# Clubs in the Chester area



## clockworksimon (19 Sep 2017)

Would appreciate advice on clubs in the Chester area suitable for reasonably sporty recreational rides.

Am not interested on racing or having to spend valuable recreational time marshalling others competing. Looking at Chester Road Club's website it looks far too race oriented. The local CTC group rides from my village but whilst they look a friendly lot, I am after more energetic riding and am less bothered about cafes. Out on Sunday I noticed some Marford & Gresford Velo riders and looked at their website. Sounds like they have more energtic Sunday rides than the CTC and go into the hills.

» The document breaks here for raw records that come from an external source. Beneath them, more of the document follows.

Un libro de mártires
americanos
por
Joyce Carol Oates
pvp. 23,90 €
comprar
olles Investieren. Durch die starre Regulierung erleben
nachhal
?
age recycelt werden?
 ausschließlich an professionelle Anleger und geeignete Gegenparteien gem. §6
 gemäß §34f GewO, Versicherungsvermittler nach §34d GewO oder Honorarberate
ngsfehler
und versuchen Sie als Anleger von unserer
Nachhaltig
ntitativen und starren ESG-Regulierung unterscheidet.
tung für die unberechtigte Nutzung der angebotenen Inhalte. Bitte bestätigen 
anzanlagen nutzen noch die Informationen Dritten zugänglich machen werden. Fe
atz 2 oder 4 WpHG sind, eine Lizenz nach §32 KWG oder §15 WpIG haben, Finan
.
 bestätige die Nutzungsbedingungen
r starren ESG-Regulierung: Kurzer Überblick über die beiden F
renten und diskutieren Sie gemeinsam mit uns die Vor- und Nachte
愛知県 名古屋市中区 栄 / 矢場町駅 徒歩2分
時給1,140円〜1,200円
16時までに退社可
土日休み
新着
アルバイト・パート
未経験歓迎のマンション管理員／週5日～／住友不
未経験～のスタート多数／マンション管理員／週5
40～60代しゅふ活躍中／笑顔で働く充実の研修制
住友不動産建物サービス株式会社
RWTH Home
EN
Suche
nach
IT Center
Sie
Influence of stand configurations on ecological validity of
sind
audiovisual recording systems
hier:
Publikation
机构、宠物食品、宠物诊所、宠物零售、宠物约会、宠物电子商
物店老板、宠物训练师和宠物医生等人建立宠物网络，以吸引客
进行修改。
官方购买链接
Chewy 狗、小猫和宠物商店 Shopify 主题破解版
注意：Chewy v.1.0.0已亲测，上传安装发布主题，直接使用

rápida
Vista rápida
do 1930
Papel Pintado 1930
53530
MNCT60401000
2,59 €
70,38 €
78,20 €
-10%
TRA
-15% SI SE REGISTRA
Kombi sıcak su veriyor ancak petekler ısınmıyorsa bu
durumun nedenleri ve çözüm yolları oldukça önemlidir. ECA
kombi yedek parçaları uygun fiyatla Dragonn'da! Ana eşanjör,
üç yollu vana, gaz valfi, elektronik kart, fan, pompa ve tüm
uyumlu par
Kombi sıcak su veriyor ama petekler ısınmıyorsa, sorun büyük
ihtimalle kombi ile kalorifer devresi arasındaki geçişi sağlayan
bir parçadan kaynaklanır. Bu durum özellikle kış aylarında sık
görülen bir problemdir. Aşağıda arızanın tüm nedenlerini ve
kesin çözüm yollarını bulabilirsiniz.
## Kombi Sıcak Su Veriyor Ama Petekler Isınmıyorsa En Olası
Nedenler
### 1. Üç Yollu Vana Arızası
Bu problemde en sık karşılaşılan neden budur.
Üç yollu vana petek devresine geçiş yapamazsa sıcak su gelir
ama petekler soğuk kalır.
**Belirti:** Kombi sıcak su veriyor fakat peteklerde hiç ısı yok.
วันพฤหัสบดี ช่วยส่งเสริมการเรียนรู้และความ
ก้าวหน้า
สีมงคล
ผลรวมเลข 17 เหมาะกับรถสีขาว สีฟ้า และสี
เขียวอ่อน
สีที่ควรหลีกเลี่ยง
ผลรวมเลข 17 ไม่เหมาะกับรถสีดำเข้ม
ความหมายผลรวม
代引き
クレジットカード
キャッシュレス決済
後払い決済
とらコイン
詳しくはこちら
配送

Any insight or advice will be greatly appreciated!


----------



## S-Express (19 Sep 2017)

My advice would be to join the largest club you can find, where your 'unwillingness' to participate in club commitments is far more likely to go un-noticed. In that sense, ironically, Chester RC would probably be ideal..


----------



## gareth01244 (28 Nov 2017)

Im a newish member of Chester road club and have joined several of the weekend rides, I ride for pleasure and fitness and have found that there are several different rides to suit most. Saturday has 2 group rides, a beginners one to learn how to ride in a group, it is ridden at a leisurely pace and the intermediate group which is at a faster pace and usually covers around 90-100 km. Sundays see 2 rides as well, the first is a mid paced ride around the Cheshire lanes the second a hilly ride around north wales. All are non drop. I have enjoyed them all but my favourite is the hilly Sunday ride as it takes in a good variety of terrain and everyone waits at the top of climbs for any one struggling. There are also plenty of midweek options and the Facebook page allows anyone to post and organise a group ride to suit their shedule.
I havent found it in the least bit race oriented although they do have members who race.
Hope this helps


----------